• Exercise details:
Scan the data below for the string "جيران". Show every line where it turns up.

(Stored data entries)
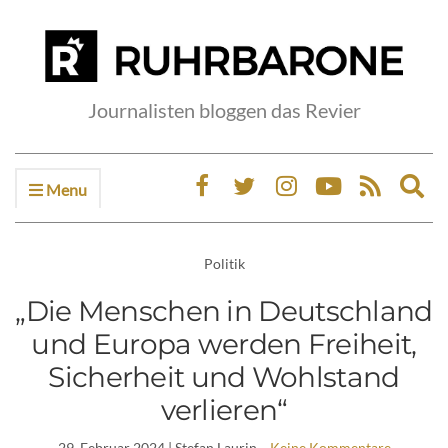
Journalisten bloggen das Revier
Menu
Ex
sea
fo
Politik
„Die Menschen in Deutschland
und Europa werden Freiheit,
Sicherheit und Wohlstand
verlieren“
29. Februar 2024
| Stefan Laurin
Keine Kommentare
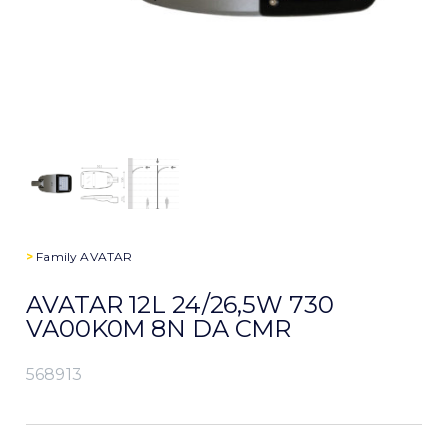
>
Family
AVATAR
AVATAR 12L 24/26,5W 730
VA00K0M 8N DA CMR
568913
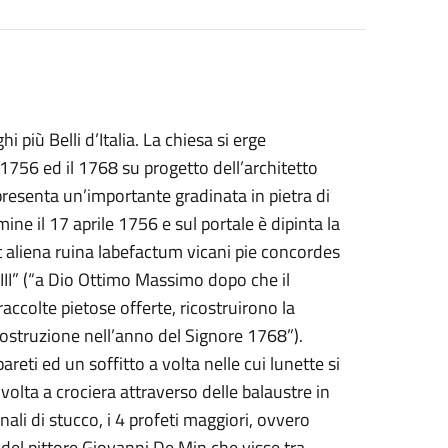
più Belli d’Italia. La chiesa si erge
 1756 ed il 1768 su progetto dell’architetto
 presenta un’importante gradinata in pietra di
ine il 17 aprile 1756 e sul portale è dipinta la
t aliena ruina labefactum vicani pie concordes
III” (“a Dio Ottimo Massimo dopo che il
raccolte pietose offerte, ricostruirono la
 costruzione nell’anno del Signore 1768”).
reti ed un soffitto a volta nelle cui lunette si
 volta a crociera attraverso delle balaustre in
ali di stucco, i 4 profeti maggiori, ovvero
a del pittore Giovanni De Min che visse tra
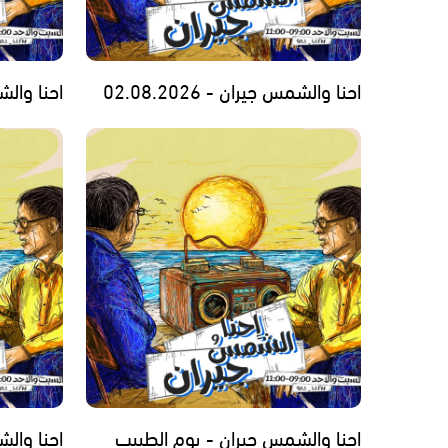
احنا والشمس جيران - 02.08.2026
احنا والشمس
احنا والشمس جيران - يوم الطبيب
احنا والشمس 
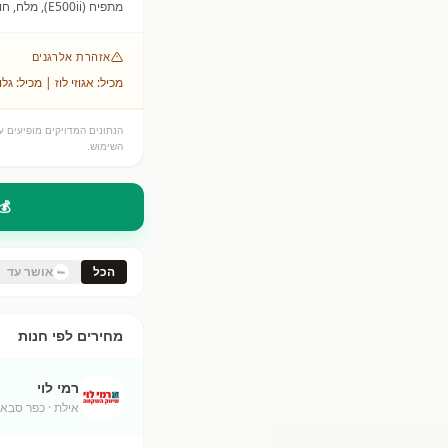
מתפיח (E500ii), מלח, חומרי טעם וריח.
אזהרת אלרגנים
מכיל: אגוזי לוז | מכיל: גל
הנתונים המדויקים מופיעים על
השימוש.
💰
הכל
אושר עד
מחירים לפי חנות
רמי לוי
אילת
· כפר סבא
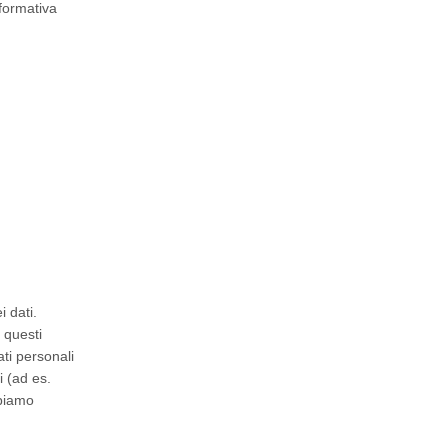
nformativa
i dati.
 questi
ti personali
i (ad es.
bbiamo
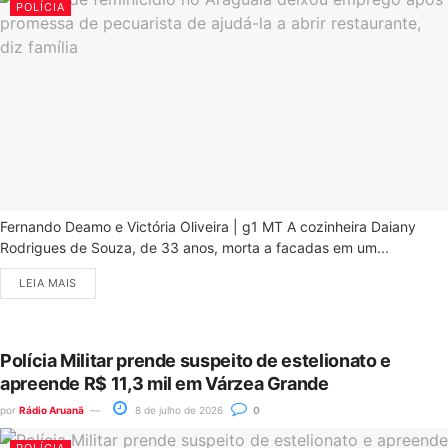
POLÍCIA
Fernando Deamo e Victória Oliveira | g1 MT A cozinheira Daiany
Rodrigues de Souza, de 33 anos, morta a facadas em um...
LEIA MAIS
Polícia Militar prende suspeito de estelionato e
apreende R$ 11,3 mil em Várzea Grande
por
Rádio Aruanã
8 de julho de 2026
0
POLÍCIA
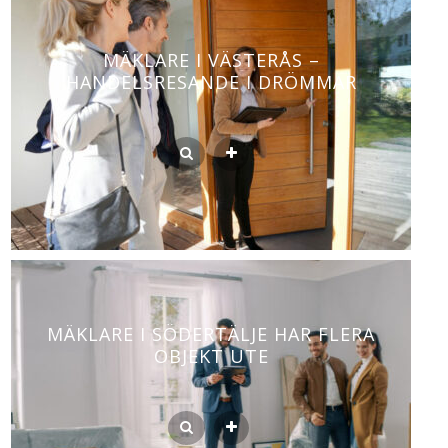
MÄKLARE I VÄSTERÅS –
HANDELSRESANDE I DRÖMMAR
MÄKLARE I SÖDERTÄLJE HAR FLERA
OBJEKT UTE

• Exercise solution:
احنا والشمس جيران - 02.08.2026
احنا والشمس جيران - يوم الطبيب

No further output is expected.